Kemudian, entah ini bantuan atau tamparan, Lexa tiba-tiba mengumumkan bahwa Olive akan menjadi musuh 1 GIS. Kenapa Lexa harus sampai naik pitam begini sih hanya karena cerita Olive-Satrya yang Satrya ceritakan pada Patty? Padahal cerita itu hanya cerita karangannya yang berantakan. Kalau mereka jeli, seharusnya banyak pertanyaan yang dapat mereka tanyakan dari cerita itu, yang tentu saja sudah ia siapkan jawabannya.

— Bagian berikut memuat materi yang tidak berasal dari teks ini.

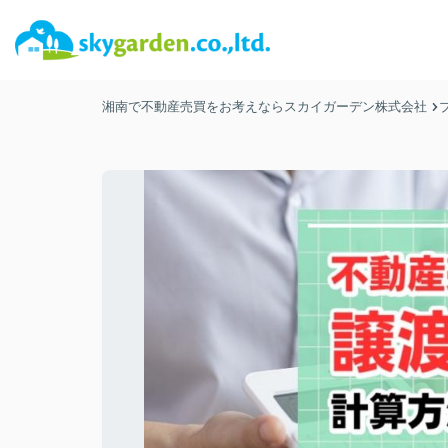
湘南で不動産売買をお考えならスカイガーデン株式会社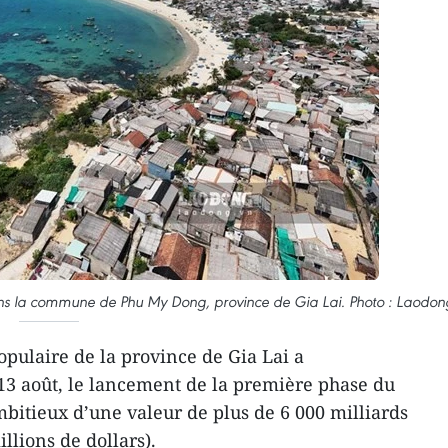
 la commune de Phu My Dong, province de Gia Lai. Photo : Laodon
opulaire de la province de Gia Lai a
 13 août, le lancement de la première phase du
mbitieux d’une valeur de plus de 6 000 milliards
llions de dollars).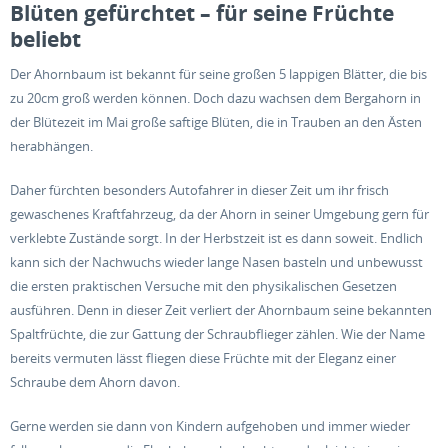
Blüten gefürchtet – für seine Früchte
beliebt
Der Ahornbaum ist bekannt für seine großen 5 lappigen Blätter, die bis
zu 20cm groß werden können. Doch dazu wachsen dem Bergahorn in
der Blütezeit im Mai große saftige Blüten, die in Trauben an den Ästen
herabhängen.
Daher fürchten besonders Autofahrer in dieser Zeit um ihr frisch
gewaschenes Kraftfahrzeug, da der Ahorn in seiner Umgebung gern für
verklebte Zustände sorgt. In der Herbstzeit ist es dann soweit. Endlich
kann sich der Nachwuchs wieder lange Nasen basteln und unbewusst
die ersten praktischen Versuche mit den physikalischen Gesetzen
ausführen. Denn in dieser Zeit verliert der Ahornbaum seine bekannten
Spaltfrüchte, die zur Gattung der Schraubflieger zählen. Wie der Name
bereits vermuten lässt fliegen diese Früchte mit der Eleganz einer
Schraube dem Ahorn davon.
Gerne werden sie dann von Kindern aufgehoben und immer wieder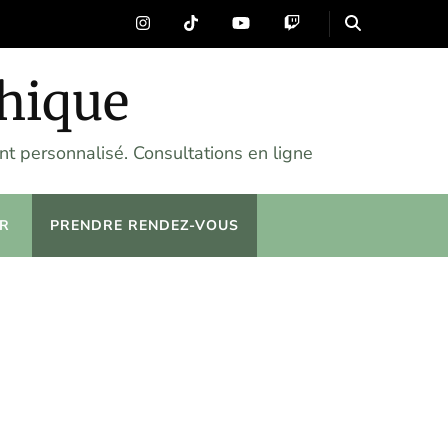
chique
t personnalisé. Consultations en ligne
R
PRENDRE RENDEZ-VOUS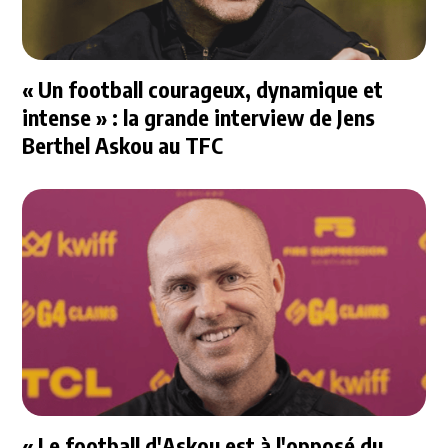
« Un football courageux, dynamique et
intense » : la grande interview de Jens
Berthel Askou au TFC
« Le football d'Askou est à l'opposé du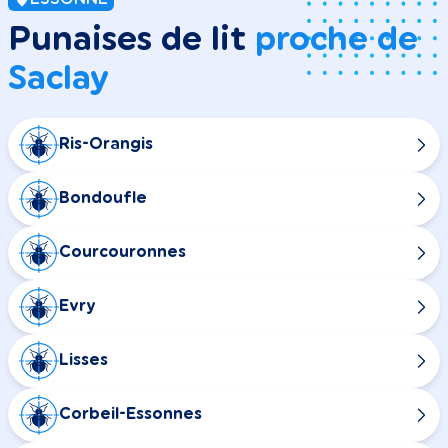
Punaises de lit
proche de
Saclay
Ris-Orangis
Bondoufle
Courcouronnes
Evry
Lisses
Corbeil-Essonnes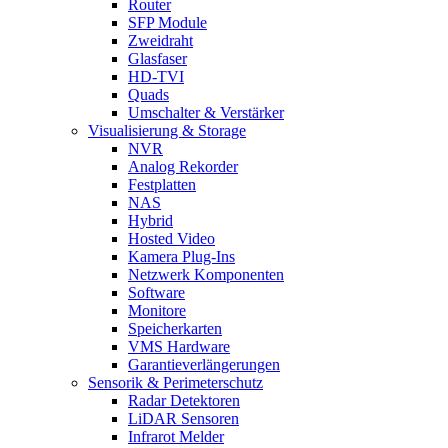
Router
SFP Module
Zweidraht
Glasfaser
HD-TVI
Quads
Umschalter & Verstärker
Visualisierung & Storage
NVR
Analog Rekorder
Festplatten
NAS
Hybrid
Hosted Video
Kamera Plug-Ins
Netzwerk Komponenten
Software
Monitore
Speicherkarten
VMS Hardware
Garantieverlängerungen
Sensorik & Perimeterschutz
Radar Detektoren
LiDAR Sensoren
Infrarot Melder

Entah karena mereka terlalu emosi atau tidak mendengarkan dengan baik, sepertinya Lexa yang tidak mendengarkan dengan baik, mereka menelan mentah-mentah semua informasi palsu yang Satrya berikan saat Nick sibuk mengurusi Olive.

Namun, ia tetap senang melihat ekspresi geram dan terluka di muka Patty saat melihat Nick terus melindungi Olive dari serangan para siswa GIS. Memang tidak habis pikir apa yang ada di otak Nick, tapi siapa peduli?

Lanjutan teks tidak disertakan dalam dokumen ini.